The transformation is not only a next-generation evolution of a famed TV brand — it is necessary to ensure the survival of AMC Networks as the cable and satellite industry suffers from higher churn that eats into once-lucrative distribution fees for broadcasters.
In its earnings release for the fourth quarter (Q4) of the year, AMC Networks said it took a total impairment charge of nearly $400 million during 2024, largely associated with its linear cable networks. That includes a $269 million hit based on the de-valuation of its cable networks business, which includes BBC America — now fully owned by AMC — as well as IFC, Shudder, Sundance TV and We TV.
For the year, AMC Networks revenue fell 6 percent to just north of $2.4 billion.
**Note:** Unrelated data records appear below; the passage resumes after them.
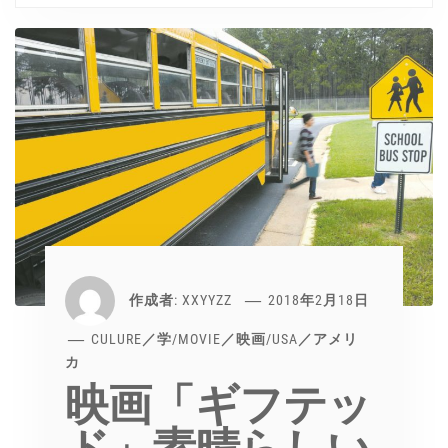
作成者:
XXYYZZ
2018年2月18日
CULURE／学
/
MOVIE／映画
/
USA／アメリ
カ
映画「ギフテッ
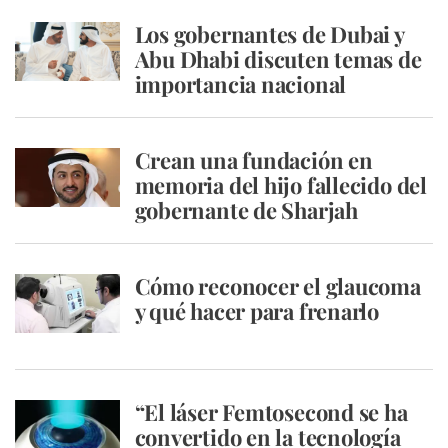
Los gobernantes de Dubai y
Abu Dhabi discuten temas de
importancia nacional
Crean una fundación en
memoria del hijo fallecido del
gobernante de Sharjah
Cómo reconocer el glaucoma
y qué hacer para frenarlo
“El láser Femtosecond se ha
convertido en la tecnología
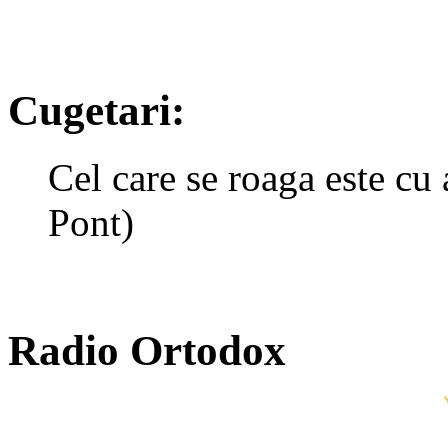
Cugetari:
Cel care se roaga este cu
Pont)
Radio Ortodox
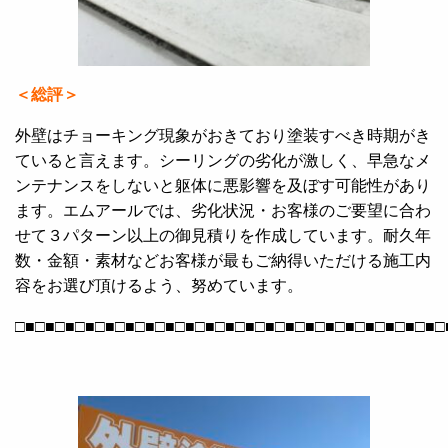
＜総評＞
外壁はチョーキング現象がおきており塗装すべき時期がき
ていると言えます。シーリングの劣化が激しく、早急なメ
ンテナンスをしないと躯体に悪影響を及ぼす可能性があり
ます。エムアールでは、劣化状況・お客様のご要望に合わ
せて３パターン以上の御見積りを作成しています。耐久年
数・金額・素材などお客様が最もご納得いただける施工内
容をお選び頂けるよう、努めています。
□■□■□■□■□■□■□■□■□■□■□■□■□■□■□■□■□■□■□■□■□■□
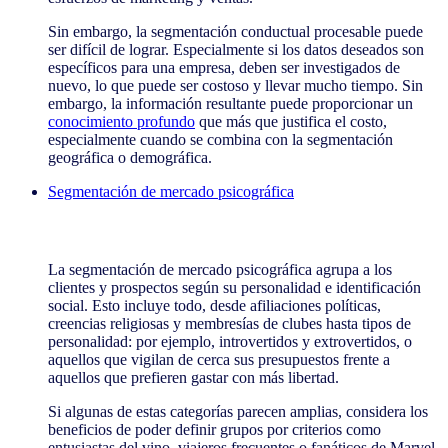
Sin embargo, la segmentación conductual procesable puede
ser difícil de lograr. Especialmente si los datos deseados son
específicos para una empresa, deben ser investigados de
nuevo, lo que puede ser costoso y llevar mucho tiempo. Sin
embargo, la información resultante puede proporcionar un
conocimiento profundo
que más que justifica el costo,
especialmente cuando se combina con la segmentación
geográfica o demográfica.
Segmentación de mercado psicográfica
Segmentación de mercado psicográfica
La segmentación de mercado psicográfica agrupa a los
clientes y prospectos según su personalidad e identificación
social. Esto incluye todo, desde afiliaciones políticas,
creencias religiosas y membresías de clubes hasta tipos de
personalidad: por ejemplo, introvertidos y extrovertidos, o
aquellos que vigilan de cerca sus presupuestos frente a
aquellos que prefieren gastar con más libertad.
Si algunas de estas categorías parecen amplias, considera los
beneficios de poder definir grupos por criterios como
entusiastas del vino, viajeros frecuentes o fanáticos de Marvel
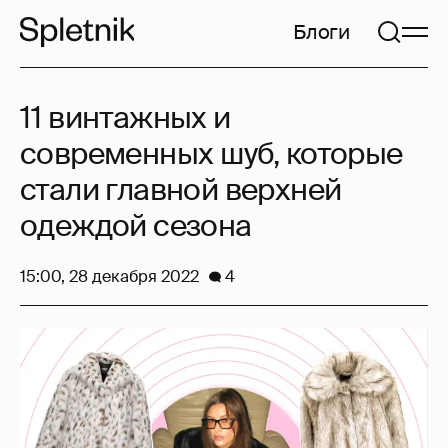
Блоги
11 винтажных и
современных шуб, которые
стали главной верхней
одеждой сезона
15:00, 28 декабря 2022
4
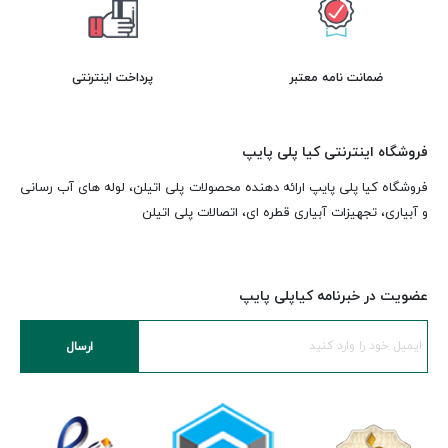
ضمانت نامه معتبر
پرداخت اینترنتی
فروشگاه اینترنتی کیا پلی پایپ
فروشگاه کیا پلی پایپ ارائه دهنده محصولات پلی اتیلن، لوله های آب رسانی
و آبیاری، تجهیزات آبیاری قطره ای، اتصالات پلی اتیلن
عضویت در خبرنامه کیاپلی پایپ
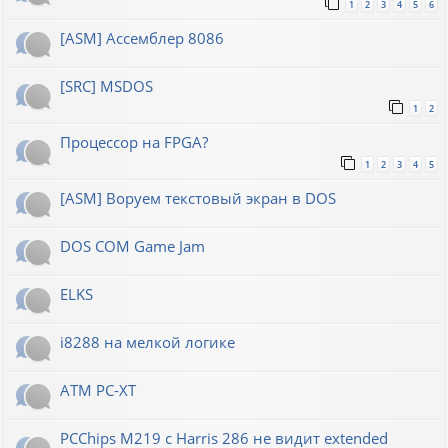
1
2
3
4
5
6
[ASM] Ассемблер 8086
[SRC] MSDOS
1
2
Процессор на FPGA?
1
2
3
4
5
[ASM] Воруем текстовый экран в DOS
DOS COM Game Jam
ELKS
i8288 на мелкой логике
ATM PC-XT
PCChips M219 с Harris 286 не видит extended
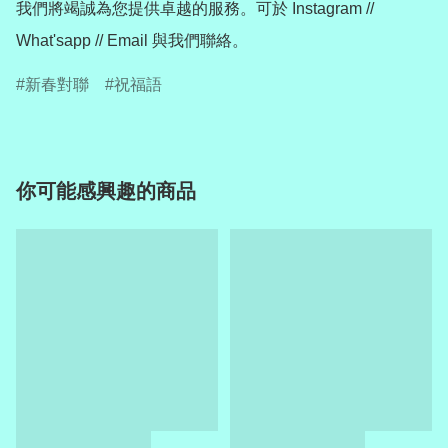
我們將竭誠為您提供卓越的服務。可於 Instagram // 
What'sapp // Email 與我們聯絡。
新春對聯
祝福語
你可能感興趣的商品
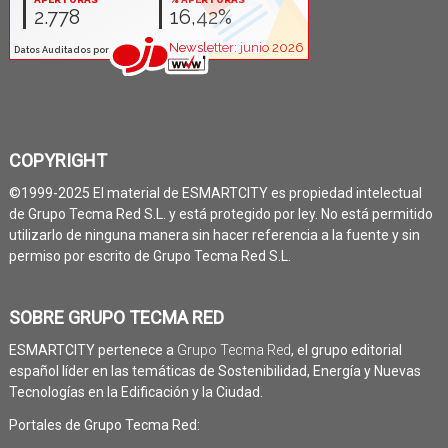
COPYRIGHT
©1999-2025 El material de ESMARTCITY es propiedad intelectual
de Grupo Tecma Red S.L. y está protegido por ley. No está permitido
utilizarlo de ninguna manera sin hacer referencia a la fuente y sin
permiso por escrito de Grupo Tecma Red S.L.
SOBRE GRUPO TECMA RED
ESMARTCITY pertenece a
Grupo Tecma Red
, el grupo editorial
español líder en las temáticas de Sostenibilidad, Energía y Nuevas
Tecnologías en la Edificación y la Ciudad.
Portales de Grupo Tecma Red:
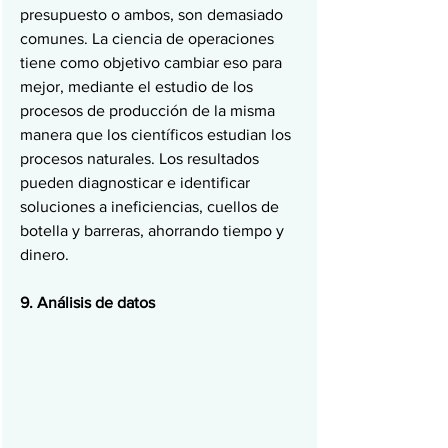
presupuesto o ambos, son demasiado 
comunes. La ciencia de operaciones 
tiene como objetivo cambiar eso para 
mejor, mediante el estudio de los 
procesos de producción de la misma 
manera que los científicos estudian los 
procesos naturales. Los resultados 
pueden diagnosticar e identificar 
soluciones a ineficiencias, cuellos de 
botella y barreras, ahorrando tiempo y 
dinero.
9. Análisis de datos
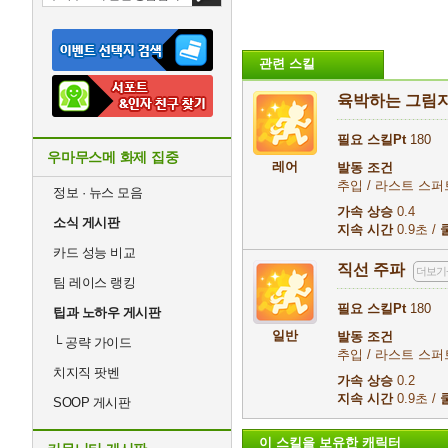
관련 스킬
육박하는 그림
필요 스킬Pt
180
우마무스메 화제 집중
레어
발동 조건
추입 / 라스트 스퍼
정보 · 뉴스 모음
가속 상승
0.4
소식 게시판
지속 시간
0.9초 /
카드 성능 비교
직선 주파
더보기
팀 레이스 랭킹
필요 스킬Pt
180
팁과 노하우 게시판
일반
발동 조건
└
공략 가이드
추입 / 라스트 스퍼
치지직 팟벤
가속 상승
0.2
지속 시간
0.9초 /
SOOP 게시판
이 스킬을 보유한 캐릭터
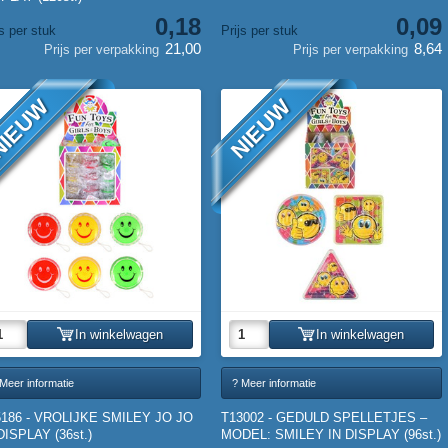
0,18
0,09
js per stuk
Prijs per stuk
21,00
8,64
Prijs per verpakking
Prijs per verpakking
IEUW
NIEUW
In winkelwagen
In winkelwagen
Meer informatie
? Meer informatie
5186 - VROLIJKE SMILEY JO JO
T13002 - GEDULD SPELLETJES –
DISPLAY (36st.)
MODEL: SMILEY IN DISPLAY (96st.)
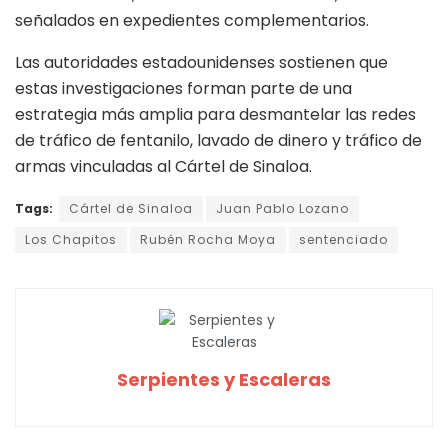
señalados en expedientes complementarios.
Las autoridades estadounidenses sostienen que
estas investigaciones forman parte de una
estrategia más amplia para desmantelar las redes
de tráfico de fentanilo, lavado de dinero y tráfico de
armas vinculadas al Cártel de Sinaloa.
Tags:
Cártel de Sinaloa
Juan Pablo Lozano
Los Chapitos
Rubén Rocha Moya
sentenciado
Serpientes y Escaleras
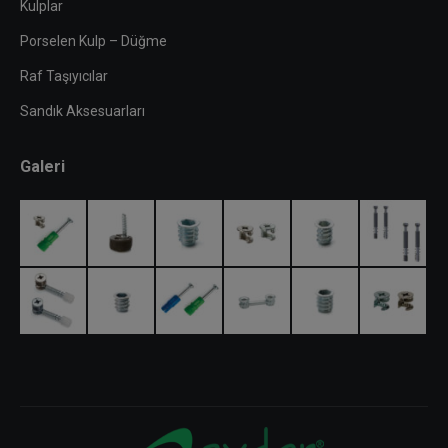
Kulplar
Porselen Kulp – Düğme
Raf Taşıyıcılar
Sandık Aksesuarları
Galeri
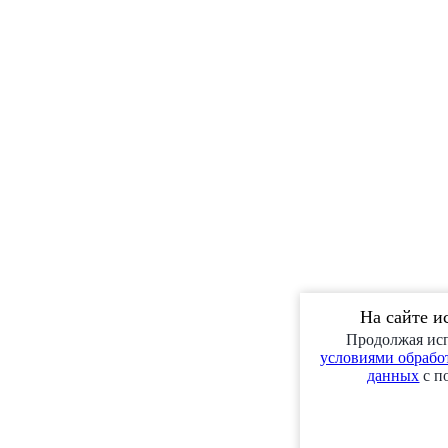
На сайте и
Продолжая исп
условиями обработ
данных
с п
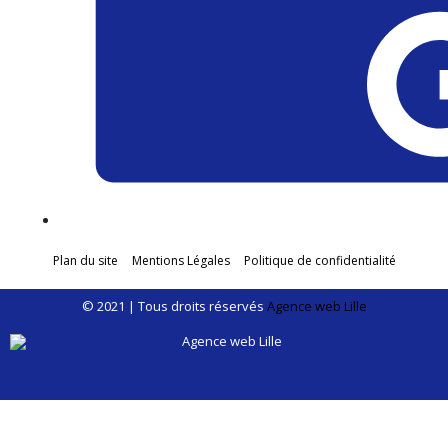
Plan du site
Mentions Légales
Politique de confidentialité
© 2021 | Tous droits réservés
Agence web Lille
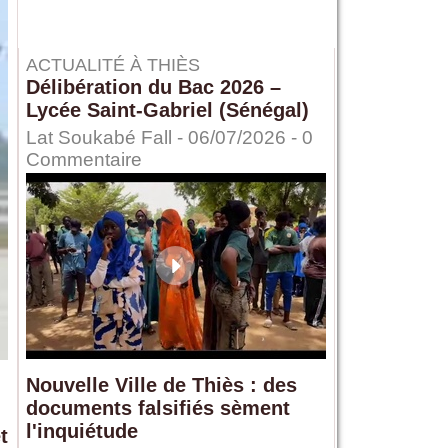
ACTUALITÉ À THIÈS
Délibération du Bac 2026 –
Lycée Saint-Gabriel (Sénégal)
Lat Soukabé Fall - 06/07/2026 -
0
Commentaire
Nouvelle Ville de Thiès : des
documents falsifiés sèment
l'inquiétude
t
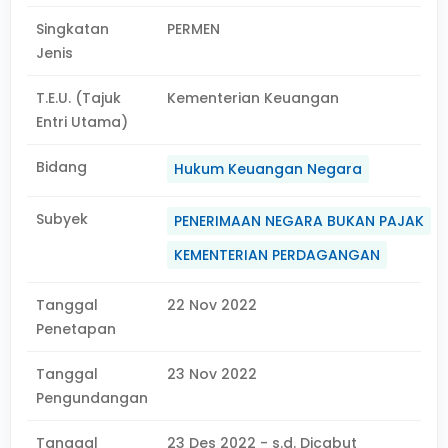
Singkatan
PERMEN
Jenis
T.E.U. (Tajuk
Kementerian Keuangan
Entri Utama)
Bidang
Hukum Keuangan Negara
Subyek
PENERIMAAN NEGARA BUKAN PAJAK
KEMENTERIAN PERDAGANGAN
Tanggal
22 Nov 2022
Penetapan
Tanggal
23 Nov 2022
Pengundangan
Tanggal
23 Des 2022 - s.d. Dicabut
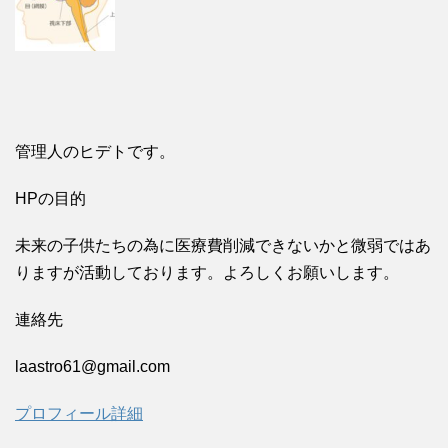
管理人のヒデトです。
HPの目的
未来の子供たちの為に医療費削減できないかと微弱ではあ
りますが活動しております。よろしくお願いします。
連絡先
laastro61@gmail.com
プロフィール詳細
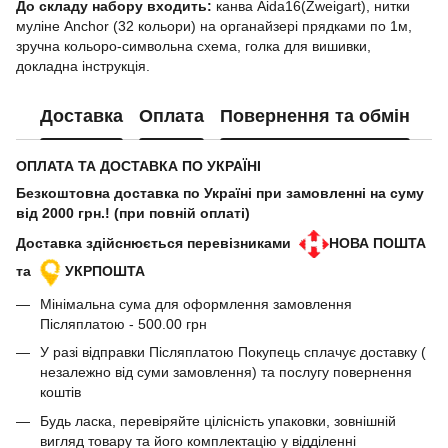
До складу набору входить:
канва Aida16(Zweigart), нитки
муліне Anchor (32 кольори) на органайзері прядками по 1м,
зручна кольоро-символьна схема, голка для вишивки,
докладна інструкція.
Доставка
Оплата
Повернення та обмін
ОПЛАТА ТА ДОСТАВКА ПО УКРАЇНІ
Безкоштовна доставка по Україні при замовленні на суму
від 2000 грн.! (при повній оплаті)
Доставка здійснюється перевізниками
НОВА ПОШТА
та
УКРПОШТА
Мінімальна сума для оформлення замовлення
Післяплатою - 500.00 грн
У разі відправки Післяплатою Покупець сплачує доставку (
незалежно від суми замовлення) та послугу повернення
коштів
Будь ласка, перевіряйте цілісність упаковки, зовнішній
вигляд товару та його комплектацію у відділенні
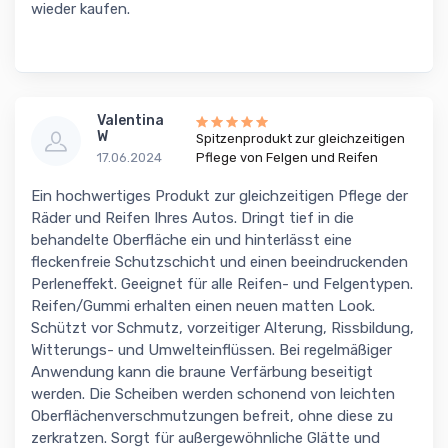
wieder kaufen.
Valentina
W
Spitzenprodukt zur gleichzeitigen
17.06.2024
Pflege von Felgen und Reifen
Ein hochwertiges Produkt zur gleichzeitigen Pflege der
Räder und Reifen Ihres Autos. Dringt tief in die
behandelte Oberfläche ein und hinterlässt eine
fleckenfreie Schutzschicht und einen beeindruckenden
Perleneffekt. Geeignet für alle Reifen- und Felgentypen.
Reifen/Gummi erhalten einen neuen matten Look.
Schützt vor Schmutz, vorzeitiger Alterung, Rissbildung,
Witterungs- und Umwelteinflüssen. Bei regelmäßiger
Anwendung kann die braune Verfärbung beseitigt
werden. Die Scheiben werden schonend von leichten
Oberflächenverschmutzungen befreit, ohne diese zu
zerkratzen. Sorgt für außergewöhnliche Glätte und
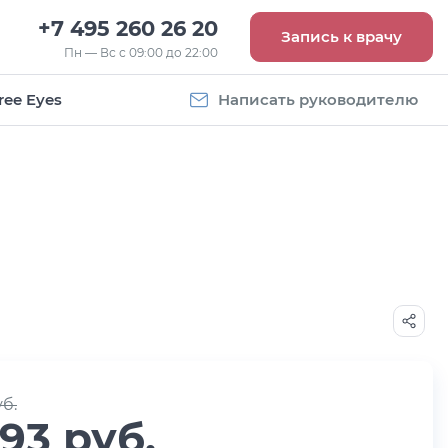
+7 495 260 26 20
Запись к врачу
Пн — Вс с 09:00 до 22:00
ree Eyes
Написать руководителю
Vogue
Оправа Vogue
5
OVO 4011
8 093
руб.
уб.
593 руб.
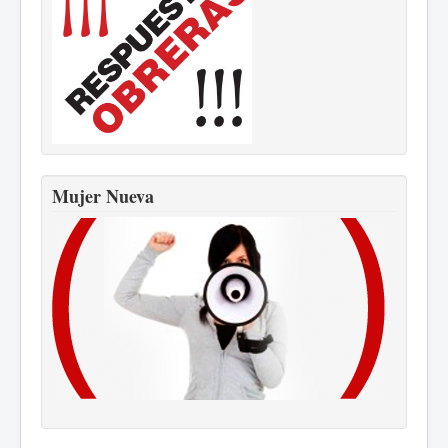
Mujer Nueva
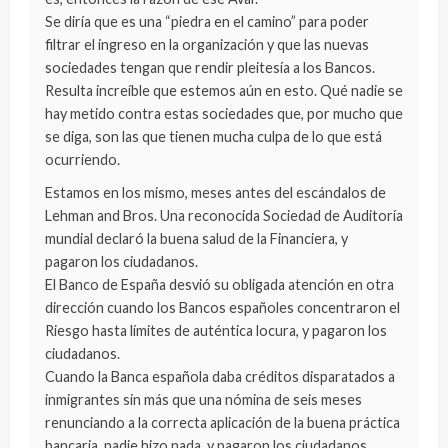
Se diría que es una “piedra en el camino” para poder
filtrar el ingreso en la organización y que las nuevas
sociedades tengan que rendir pleitesía a los Bancos.
Resulta increíble que estemos aún en esto. Qué nadie se
hay metido contra estas sociedades que, por mucho que
se diga, son las que tienen mucha culpa de lo que está
ocurriendo.
Estamos en los mismo, meses antes del escándalos de
Lehman and Bros. Una reconocida Sociedad de Auditoría
mundial declaró la buena salud de la Financiera, y
pagaron los ciudadanos.
El Banco de España desvió su obligada atención en otra
dirección cuando los Bancos españoles concentraron el
Riesgo hasta límites de auténtica locura, y pagaron los
ciudadanos.
Cuando la Banca española daba créditos disparatados a
inmigrantes sin más que una nómina de seis meses
renunciando a la correcta aplicación de la buena práctica
bancaria, nadie hizo nada, y pagaron los ciudadanos.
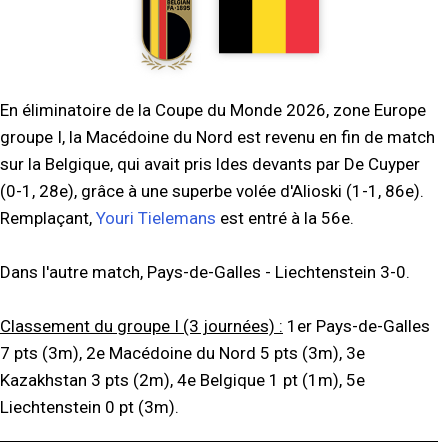
En éliminatoire de la Coupe du Monde 2026, zone Europe
groupe I, la Macédoine du Nord est revenu en fin de match
sur la Belgique, qui avait pris ldes devants par De Cuyper
(0-1, 28e), grâce à une superbe volée d'Alioski (1-1, 86e).
Remplaçant,
Youri Tielemans
est entré à la 56e.
Dans l'autre match, Pays-de-Galles - Liechtenstein 3-0.
Classement du groupe I (3 journées) :
1er Pays-de-Galles
7 pts (3m), 2e Macédoine du Nord 5 pts (3m), 3e
Kazakhstan 3 pts (2m), 4e Belgique 1 pt (1m), 5e
Liechtenstein 0 pt (3m).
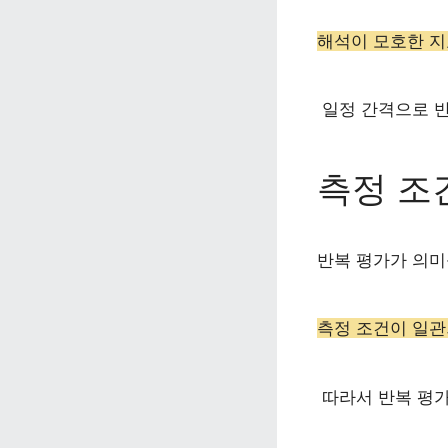
해석이 모호한 지
 일정 간격으로 
측정 조
반복 평가가 의미
측정 조건이 일관
 따라서 반복 평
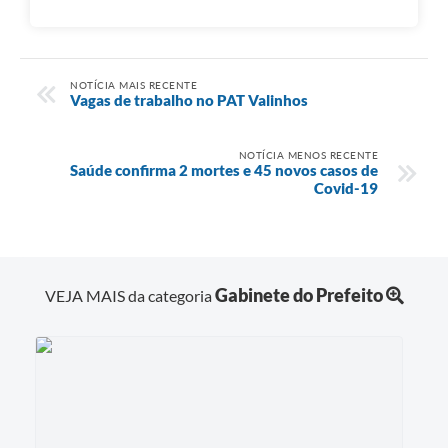
NOTÍCIA MAIS RECENTE
Vagas de trabalho no PAT Valinhos
NOTÍCIA MENOS RECENTE
Saúde confirma 2 mortes e 45 novos casos de
Covid-19
Gabinete do Prefeito
VEJA MAIS da categoria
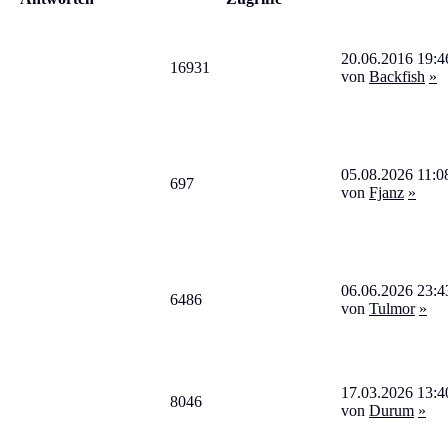
20.06.2016 19:4
16931
von
Backfish
»
05.08.2026 11:0
697
von
Fjanz
»
06.06.2026 23:4
6486
von
Tulmor
»
17.03.2026 13:4
8046
von
Durum
»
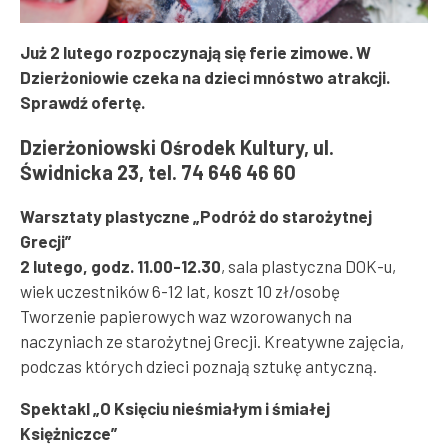
Już 2 lutego rozpoczynają się ferie zimowe. W
Dzierżoniowie czeka na dzieci mnóstwo atrakcji.
Sprawdź ofertę.
Dzierżoniowski Ośrodek Kultury, ul.
Świdnicka 23, tel. 74 646 46 60
Warsztaty plastyczne „Podróż do starożytnej
Grecji”
2 lutego, godz. 11.00-12.30
, sala plastyczna DOK-u,
wiek uczestników 6-12 lat, koszt 10 zł/osobę
Tworzenie papierowych waz wzorowanych na
naczyniach ze starożytnej Grecji. Kreatywne zajęcia,
podczas których dzieci poznają sztukę antyczną.
Spektakl „O Księciu nieśmiałym i śmiałej
Księżniczce”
But, as with most entertainment companies these days, streaming is a bigger part of their business, with streaming-related revenue increasing 7 percent to $603 million.
In some ways, the health of AMC Networks’ streaming business is tied to the cable and satellite industry. Like other companies, the network has effectuated new distribution deals with pay TV operators that allow customers who receive AMC Networks cable channels to also receive the ad-supported version of its cornerstone streaming service, AMC Plus, without anything extra.
The move is a value-add for the pay TV industry, allowing them to market free access to a streaming service that would otherwise cost users around $7 per month if they purchased it on their own. For AMC Networks, it allows the company to position the ad-supported tier of its service as having greater reach, a factor that is likely to attract more advertisers.
The number of direct-to-consumer streaming subscribers increased 8 percent to 12.4 million by the end of Q4, though the figure doesn’t include pay TV customers of services like Philo and Charter’s Spectrum TV who receive access to AMC Plus as part of their subscription.
AMC Networks is also focused on building out its portfolio of free, ad-supported streaming TV (FAST) channels, where it repurposes some of its content library to reach frugal consumers. Channels like AMC en Español and Allblk Gems also serve as a marketing opportunity for AMC Plus, and gives AMC Networks even more advertising inventory to offer brands and marketers.
That said, the company is still working to tap into the full potential of connected TV advertising. Revenue related to advertising dropped 11 percent to $561 million by the end of Q4, with the company citing “linear ratings declines and a challenging entertainment advertising marketplace,” which was only partially offset by its streaming products and services.
Streaming is just one part of the evolution. The other involves developing content for other players in the space. The AMC Networks-produced sci-fi thriller “Silo” proved to be a hit for Apple TV Plus in its first season, and the company quickly signed a deal with the tech giant to produce a second series, which began streaming late last year.
The delivery of Silo to Apple TV was logged in Q3, and few other orders came in, with AMC Networks posting a 19 percent year-over decrease in content licensing revenue, ending Q4 with $277 million attributed to that part of the business.
But AMC Networks executives want to make one thing clear: The company is open for business, and they are laser-focused on producing top-notch series for anyone willing to buy them, not just their own services.